Justin studied the YouTube video and after rolling out the dumpling wrappers, we began to stuff them. This is where we both encountered the same problem: it was nearly impossible to crimp them in the desired fashioned. The method of using one’s thumb to hold down the contents while using the free had to crimp as you slide your thumb out just would not work. As you can see by the picture, we had a couple come out with a slight resemblance of dumplings, but by the end, we were just trying to salvage this. I even resorted to making an empanada shaped one out of mere frustration. I said to myself at one point, after about 10 minutes and only two dumplings produced, “I don’t know how these don’t cost $1,000 in restaurants for all this work”.

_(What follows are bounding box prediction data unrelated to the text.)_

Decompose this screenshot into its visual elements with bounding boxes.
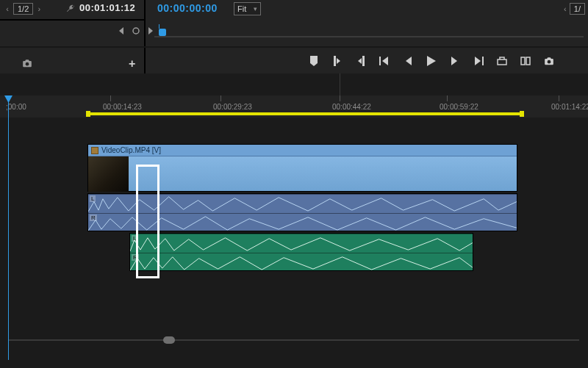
chevron-down-icon: ▾ (254, 5, 257, 12)
program-page-indicator[interactable]: 1/ (570, 3, 585, 15)
svg-rect-13 (526, 57, 530, 65)
ruler-label: 00:00:29:23 (213, 103, 252, 111)
external-audio-clip[interactable]: L R (129, 233, 473, 271)
timeline-h-scroll[interactable] (9, 336, 579, 344)
svg-marker-5 (382, 57, 388, 65)
clip-title: VideoClip.MP4 [V] (101, 146, 161, 154)
svg-marker-8 (451, 57, 457, 65)
work-area-bar[interactable] (88, 112, 522, 115)
go-to-out-icon[interactable] (473, 56, 484, 66)
next-keyframe-icon[interactable] (147, 27, 154, 35)
zoom-fit-label: Fit (237, 4, 246, 13)
svg-marker-2 (148, 27, 153, 35)
snapshot-icon[interactable] (22, 59, 32, 69)
svg-rect-10 (482, 57, 484, 65)
svg-rect-12 (521, 57, 525, 65)
program-paging: ‹ 1/ (561, 2, 585, 15)
source-keyframe-nav (118, 27, 154, 35)
page-prev-icon[interactable]: ‹ (561, 4, 570, 13)
source-timecode[interactable]: 00:01:01:12 (79, 2, 135, 13)
mini-playhead-icon[interactable] (159, 29, 166, 36)
ruler-label: 00:01:14:22 (551, 103, 588, 111)
sync-highlight-box (136, 165, 159, 278)
page-next-icon[interactable]: › (35, 4, 43, 13)
step-forward-icon[interactable] (450, 56, 460, 66)
scroll-thumb[interactable] (163, 336, 175, 344)
ruler-label: 00:00:14:23 (103, 103, 142, 111)
transport-controls (309, 56, 554, 66)
fx-badge-icon (91, 147, 98, 154)
svg-rect-4 (379, 57, 381, 65)
clip-thumbnail (88, 156, 129, 192)
svg-point-1 (133, 28, 139, 34)
play-icon[interactable] (426, 56, 437, 66)
source-page-indicator[interactable]: 1/2 (13, 3, 33, 15)
svg-marker-9 (475, 57, 481, 65)
add-button-icon[interactable]: + (129, 57, 135, 71)
export-frame-icon[interactable] (544, 56, 554, 66)
go-to-in-icon[interactable] (379, 56, 390, 66)
ruler-label: ;00:00 (6, 103, 26, 111)
add-keyframe-icon[interactable] (132, 27, 140, 35)
timeline-panel: ;00:00 00:00:14:23 00:00:29:23 00:00:44:… (0, 73, 588, 368)
in-point-icon[interactable] (332, 56, 343, 66)
lift-icon[interactable] (497, 56, 507, 66)
svg-marker-7 (427, 56, 436, 66)
marker-icon[interactable] (309, 56, 319, 66)
ruler-label: 00:00:44:22 (332, 103, 371, 111)
time-ruler[interactable]: ;00:00 00:00:14:23 00:00:29:23 00:00:44:… (0, 95, 588, 118)
extract-icon[interactable] (520, 56, 531, 66)
wrench-icon[interactable] (66, 4, 75, 14)
zoom-fit-dropdown[interactable]: Fit ▾ (234, 2, 261, 15)
program-mini-timeline[interactable] (154, 24, 584, 42)
svg-marker-6 (406, 57, 412, 65)
prev-keyframe-icon[interactable] (118, 27, 125, 35)
ruler-label: 00:00:59:22 (440, 103, 478, 111)
program-timecode[interactable]: 00:00:00:00 (157, 2, 218, 14)
out-point-icon[interactable] (356, 56, 366, 66)
step-back-icon[interactable] (403, 56, 413, 66)
playhead[interactable] (8, 95, 9, 360)
page-prev-icon[interactable]: ‹ (3, 4, 12, 13)
monitor-toolbar: ‹ 1/2 › 00:01:01:12 + 00:00:00:00 Fit ▾ … (0, 0, 588, 73)
svg-point-3 (26, 62, 29, 66)
svg-marker-0 (119, 27, 123, 35)
svg-point-14 (548, 60, 551, 64)
source-paging: ‹ 1/2 › (3, 2, 43, 15)
svg-rect-11 (498, 59, 506, 65)
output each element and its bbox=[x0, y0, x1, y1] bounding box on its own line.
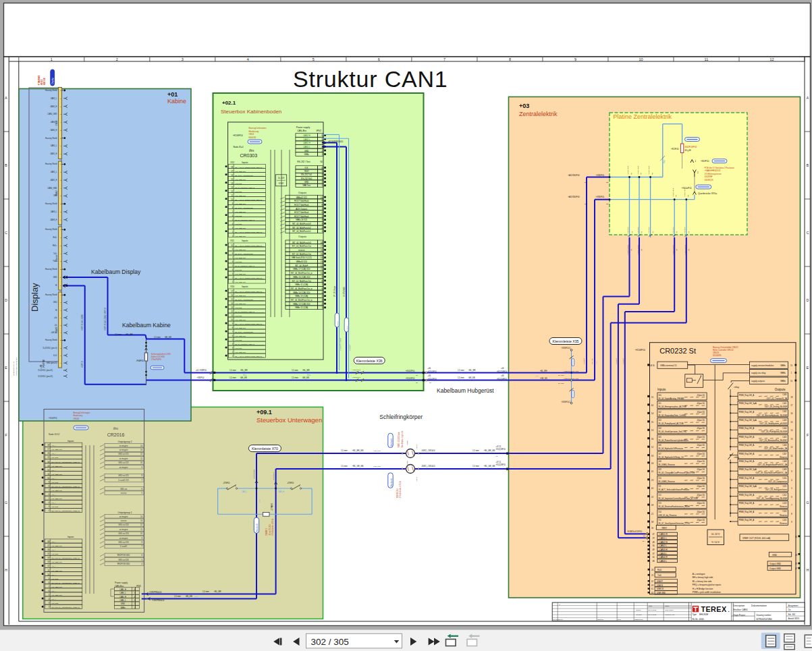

Shape aside, into the pan they went. We pan-fried them before adding water and covering to steam. Some of them stuck, but all did develop a browned, crisp bottom. One of our main concerns was whether or not the pork would actually cook all the way through, but thankfully, it did. The flavor and consistency was spot-on— delicious! However, most had fallen apart. I read somewhere online that the failure to hold their shape after crimping could have been the result of not enough gluten which would provide the stickiness. After sharing the pictures online, we were met with various comments offering praise and astonishment that Justin made his own dough, and several, “You guys are crazy!” A coworker of mine who is Asian even said, “My mom, the dumpling queen, uses store-bought wrappers.”
So there you have it: the secret is store-bought wrappers, which we will try next time. The filling and cooking we pretty much have down, but now we will attempt to see if we can get them to hold together. This was a lot of fun and a chance to learn something new, and it encouraged me (and hopefully you too) to go out of my comfort zone and try to cook something different.